Graphing linear equations involves creating a visual representation of linear relationships on a coordinate plane. This process helps us understand how different lines relate to one another. In this exercise, we needed to graph the equations to identify the type of solution the system possesses. To do this, we follow a few steps:

• Rewrite the equations in slope-intercept form to make them easy to graph.
• Identify key elements such as slope and y-intercept.
• Use these elements to plot the equations on a coordinate plane.

By graphing, we can visually assess whether the lines intersect at a single point, are parallel (no intersection), or are exactly the same line, indicating infinitely many solutions.

Understanding the slope-intercept form is crucial when dealing with linear equations. This form is expressed as \( y = mx + b \), where:

• \(m\) represents the slope of the line.
• \(b\) represents the y-intercept, which is where the line crosses the y-axis.

Rewriting equations into this form provides a straightforward method to graph them.

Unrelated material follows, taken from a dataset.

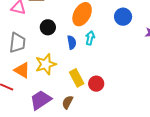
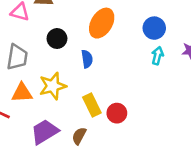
cyan arrow: (90, 38) -> (157, 56), moved
orange triangle: (22, 70) -> (22, 93), turned -36

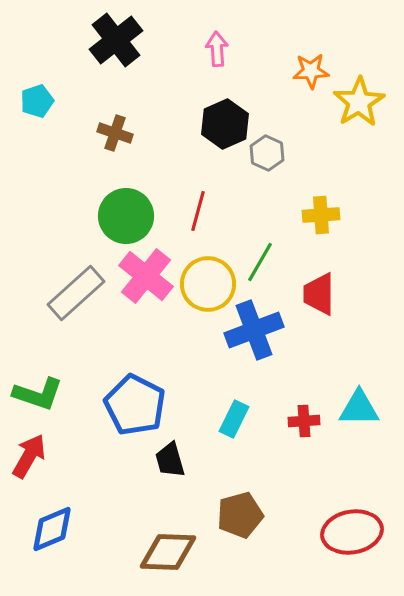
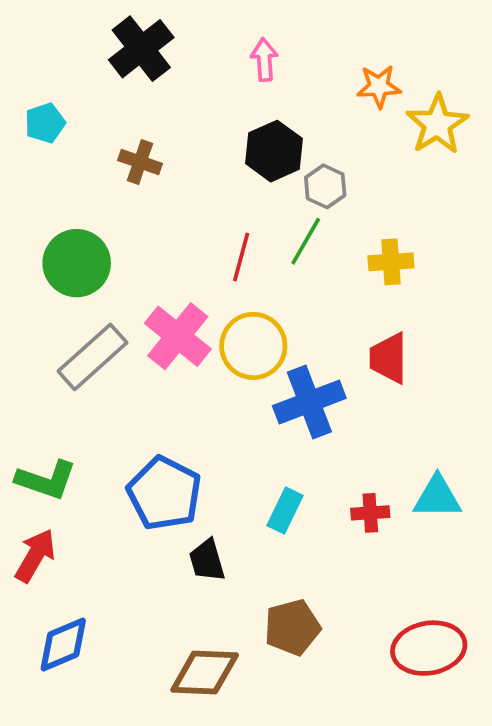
green circle: (126, 216) -> (77, 263), moved
green line: (260, 262) -> (306, 241), moved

It makes it easy to identify the starting point \(b\) on the y-axis and the direction \(m\) in which the line proceeds. In our exercise, both equations converted to \( y = 2x - 10 \), making it easy to see that they are exactly the same line.

A system of linear equations is said to have infinitely many solutions when the equations represent the same line. This means every point on the line is a solution to the system. In our example, both equations had the same slope and y-intercept after being rewritten to slope-intercept form. Thus, they represent the same line, confirming the presence of infinitely many solutions.When graphed, such equations will overlap completely, indicating that there are not just one, but an infinite number of solutions that satisfy both equations. Every coordinate \( (x, y) \) on that line fits either equation perfectly.

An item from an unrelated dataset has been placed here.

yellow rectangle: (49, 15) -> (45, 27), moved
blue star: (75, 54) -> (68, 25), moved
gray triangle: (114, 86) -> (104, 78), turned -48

Analyzing a coordinate plane allows us to deduce relationships between lines. This involves:

• Checking intersections: Are there points where the lines cross?
• Comparing slopes: Do the lines run parallel or intersect at some point?
• Observing parallels: Are the slopes the same, but the lines different?

For this exercise, upon plotting the linear equations, it was clear both lines were identical. Hence, the lines overlapped entirely, leading us to conclude the system has infinitely many solutions. Such analysis aids in understanding the principles that dictate linear systems and their solutions.